The Enterprise — Michael Koff

“There’s so much suffering with the pandemic … But it’s also a profoundly teachable moment,” said Christopher Ames, president of Russell Sage College.

ALBANY COUNTY — Nursing students at Maria College are “battle hardened” as they help during the pandemic, said the college’s president. Similarly, the president of Russell Sage College says his students are learning life lessons about serving the common good.

The presidents of the two colleges with Albany campuses, both specializing in nursing and health sciences, spoke at Friday’s county press conference about how they are coping with the pandemic.

Because hand-washing and mask-wearing are part of the curriculum, even in normal times, for Russell Sage students, the college has had “a high degree of compliance,” said its president, Christopher Ames.

“We had a successful fall where every student who wanted to study in classes on campus, who wanted to reside on campus was able to do that,” said Ames.

The private college, between campuses in Troy and Albany, has about 2,300 students and 500 faculty and staff, and had no lay-offs or furloughs because of the pandemic, Ames said.

During the fall semester, Russell Sage had 38 cases of COVID-19, he said, affecting 36 students and two staff members. He added that there were no hospitalizations and no sign of transmission in classrooms or offices.

Like other area schools, Russell Sage stresses social distancing, mask-wearing, hand-washing, and sanitation, he said.

This year, all residential students are in single rooms so if any get infected, he said, “We don’t have to move them. We just deliver food to their rooms. They switch to remote education.”

The college trained its own contact tracers to assist the county so tracing could be completed within two to three hours of first learning of a positive test, Ames said.

He praised a collaborative effort with other nearby Albany colleges including Maria, Albany Law School and Albany Pharmacy School, which early on had access to COVID-19 tests.

The college’s repurposed armory was turned over to the National Guard, which used the space to assemble test kits made at Wadsworth Laboratory.

Currently, Ames said, “There’s just more COVID around.” So the college is doing surveillance testing of 900 to 1,000 per week.

Russell Sage has been accepted as a vaccination site but does not know if or when it will get doses.

“We all have the same goal: We want to get those vaccines out,” said Ames.

He concluded, “There’s so much suffering with the pandemic … But it’s also a profoundly teachable moment. I’ve never known a part in my life when it was so clear that what individuals did makes a difference to the common good … for our students, that’s a lifetime lesson.”

 

Maria College

Thomas Gamble, president of Maria College, noted it does not have residence halls, dining halls, or athletic teams. Eighty-five percent of its students are women, most of them part-time students.
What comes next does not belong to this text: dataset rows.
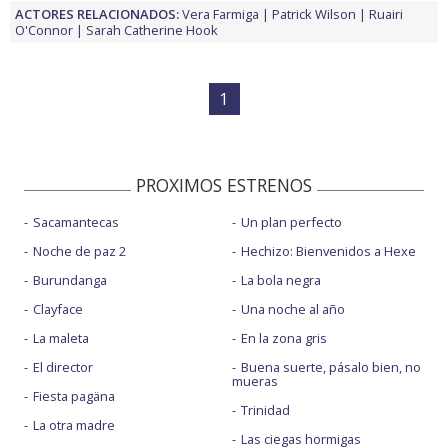
ACTORES RELACIONADOS:
Vera Farmiga
Patrick Wilson
Ruairi
O'Connor
Sarah Catherine Hook
1
PROXIMOS ESTRENOS
Sacamantecas
Un plan perfecto
Noche de paz 2
Hechizo: Bienvenidos a Hexe
Burundanga
La bola negra
Clayface
Una noche al año
La maleta
En la zona gris
El director
Buena suerte, pásalo bien, no
mueras
Fiesta pagäna
Trinidad
La otra madre
Las ciegas hormigas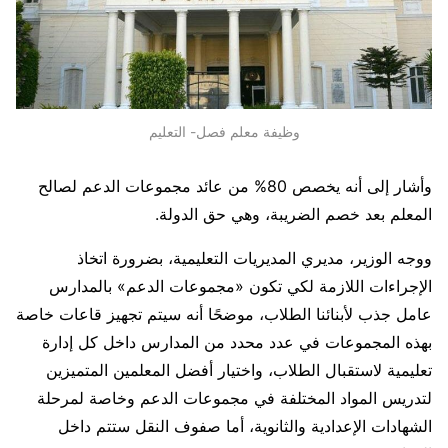
وظيفة معلم فصل- التعليم
وأشار إلى أنه يخصص 80% من عائد مجموعات الدعم لصالح
المعلم بعد خصم الضريبة، وهي حق الدولة.
ووجه الوزير، مديري المديريات التعليمية، بضرورة اتخاذ
الإجراءات اللازمة لكي تكون «مجموعات الدعم» بالمدارس
عامل جذب لأبنائنا الطلاب، موضحًا أنه سيتم تجهيز قاعات خاصة
بهذه المجموعات في عدد محدد من المدارس داخل كل إدارة
تعليمية لاستقبال الطلاب، واختيار أفضل المعلمين المتميزين
لتدريس المواد المختلفة في مجموعات الدعم وخاصة لمرحلة
الشهادات الإعدادية والثانوية، أما صفوف النقل ستتم داخل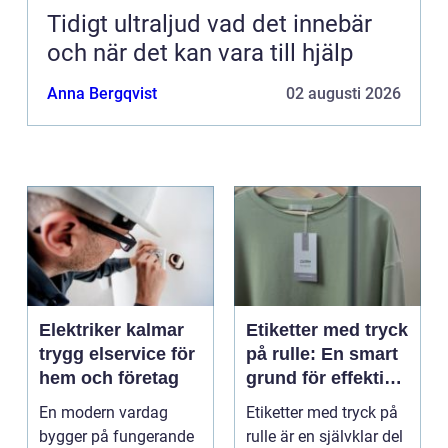
Tidigt ultraljud vad det innebär
och när det kan vara till hjälp
Anna Bergqvist
02 augusti 2026
Elektriker kalmar
Etiketter med tryck
trygg elservice för
på rulle: En smart
hem och företag
grund för effektiv
märkning
En modern vardag
Etiketter med tryck på
bygger på fungerande
rulle är en självklar del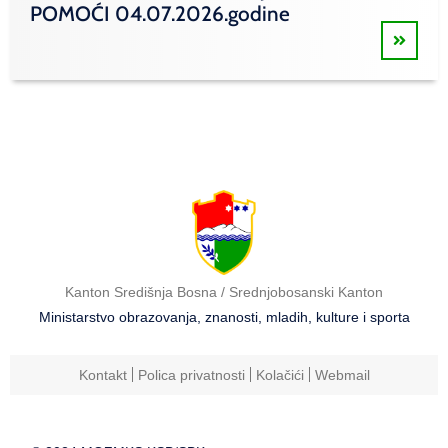
POMOĆI 04.07.2026.godine
Kanton Središnja Bosna / Srednjobosanski Kanton
Ministarstvo obrazovanja, znanosti, mladih, kulture i sporta
Kontakt
Polica privatnosti
Kolačići
Webmail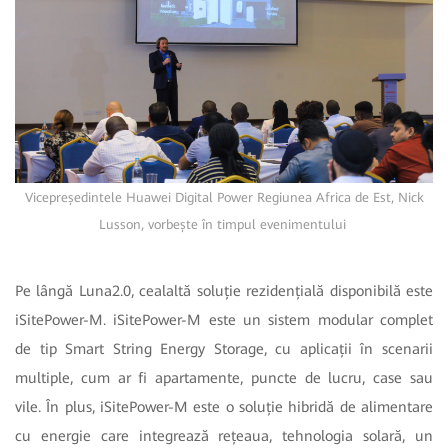
Vicepreședintele Huawei Digital Power Regiunea Africa de Est, Nick
Lusson, vorbește în timpul evenimentului
Pe lângă Luna2.0, cealaltă soluție rezidențială disponibilă este
iSitePower-M. iSitePower-M este un sistem modular complet
de tip Smart String Energy Storage, cu aplicații în scenarii
multiple, cum ar fi apartamente, puncte de lucru, case sau
vile. În plus, iSitePower-M este o soluție hibridă de alimentare
cu energie care integrează rețeaua, tehnologia solară, un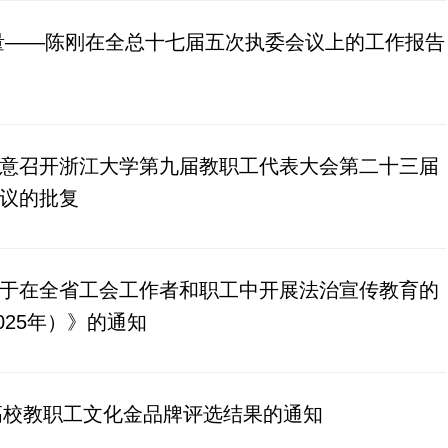
量——陈刚在全总十七届五次执委会议上的工作报告
意召开浙江大学第九届教职工代表大会第二十三届
议的批复
于在全省工会工作者和职工中开展法治宣传教育的
025年）》的通知
省高校教职工文化金品牌评选结果的通知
“They have jobs. They have children,” he said. “Our job is to get them educated in a career where they can take care of themselves and their families and get on with their lives.”

Skill labs and science labs have to be in person, he said, and everybody on campus was tested when classes started for spring semester.
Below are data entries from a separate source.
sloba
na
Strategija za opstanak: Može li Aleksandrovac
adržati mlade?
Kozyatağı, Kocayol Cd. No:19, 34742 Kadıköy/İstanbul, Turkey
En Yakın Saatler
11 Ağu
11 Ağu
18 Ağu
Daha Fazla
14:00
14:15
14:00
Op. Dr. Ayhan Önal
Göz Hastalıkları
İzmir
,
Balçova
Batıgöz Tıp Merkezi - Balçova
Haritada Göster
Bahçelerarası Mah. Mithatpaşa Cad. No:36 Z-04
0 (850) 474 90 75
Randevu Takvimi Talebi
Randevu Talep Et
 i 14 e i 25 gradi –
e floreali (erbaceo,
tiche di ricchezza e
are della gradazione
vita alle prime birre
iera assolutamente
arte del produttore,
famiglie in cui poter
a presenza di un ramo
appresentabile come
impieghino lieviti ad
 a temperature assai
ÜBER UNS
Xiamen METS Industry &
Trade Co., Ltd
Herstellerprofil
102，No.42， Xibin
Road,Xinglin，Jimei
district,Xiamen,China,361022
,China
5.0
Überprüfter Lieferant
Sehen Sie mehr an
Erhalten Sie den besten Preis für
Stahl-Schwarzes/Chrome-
“We have very low transmission rates,” Gamble said, noting that, since last March, there were just 21 positive tests.

Because of the pandemic, he said, the college has pivoted.
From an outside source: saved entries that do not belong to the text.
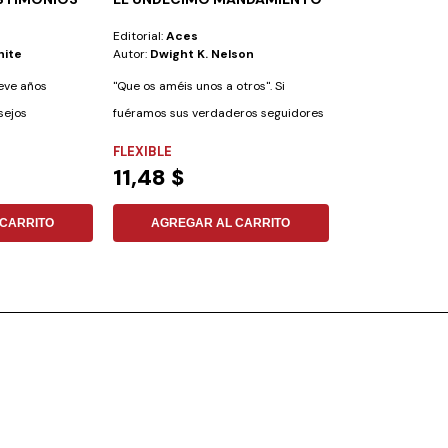
Editorial:
Aces
Editorial:
Aces
hite
Autor:
Dwight K. Nelson
Autor:
Ronnie R
eve años
"Que os améis unos a otros". Si
Pérdidas. La vida
sejos
fuéramos sus verdaderos seguidores
pérdidas. Por má
mo...
—dice...
podemos huir...
FLEXIBLE
FLEXIBLE
11,48 $
9,41 $
CARRITO
AGREGAR AL CARRITO
AGREGAR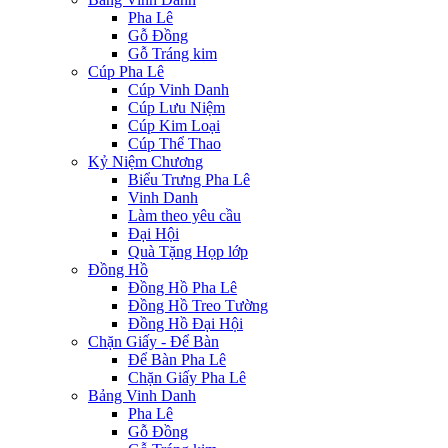
Pha Lê
Gỗ Đồng
Gỗ Tráng kim
Cúp Pha Lê
Cúp Vinh Danh
Cúp Lưu Niệm
Cúp Kim Loại
Cúp Thể Thao
Kỷ Niệm Chương
Biểu Trưng Pha Lê
Vinh Danh
Làm theo yêu cầu
Đại Hội
Quà Tặng Họp lớp
Đồng Hồ
Đồng Hồ Pha Lê
Đồng Hồ Treo Tường
Đồng Hồ Đại Hội
Chặn Giấy - Để Bàn
Để Bàn Pha Lê
Chặn Giấy Pha Lê
Bảng Vinh Danh
Pha Lê
Gỗ Đồng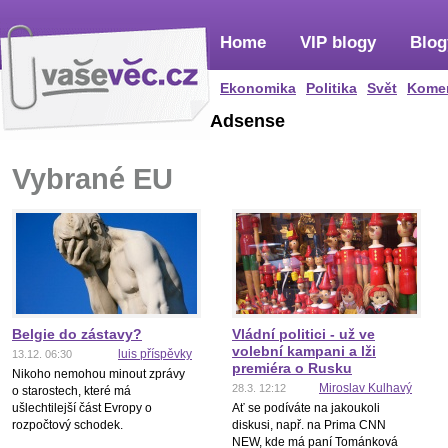
Home
VIP blogy
Blog
Ekonomika
Politika
Svět
Kome
Adsense
Vybrané EU
Belgie do zástavy?
Vládní politici - už ve
volební kampani a lži
luis příspěvky
13.12. 06:30
premiéra o Rusku
Nikoho nemohou minout zprávy
Miroslav Kulhavý
28.3. 12:12
o starostech, které má
ušlechtilejší část Evropy o
Ať se podíváte na jakoukoli
rozpočtový schodek.
diskusi, např. na Prima CNN
NEW, kde má paní Tománková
“We come from a heritage of nursing with the Sisters of Mercy,” he said. “Nurses were in Crimea with Florence Nightingale and she has elegant letters about how wonderful the Mercy nurses were at that time.”

Right now, Maria College has 90 students who are working to help with the pandemic at Albany Medical Center, with Whitney Young, and at the recent pop-up vaccination site held at the Sweet Pilgrim Baptist Church.

“They are battle-hardened as a result,” Gamble said.

Gamble concluded, “We made our pivots. Our enrollment’s holding. Our nurses are helping the community. We are trying to live our mission to the extent we possibly can.”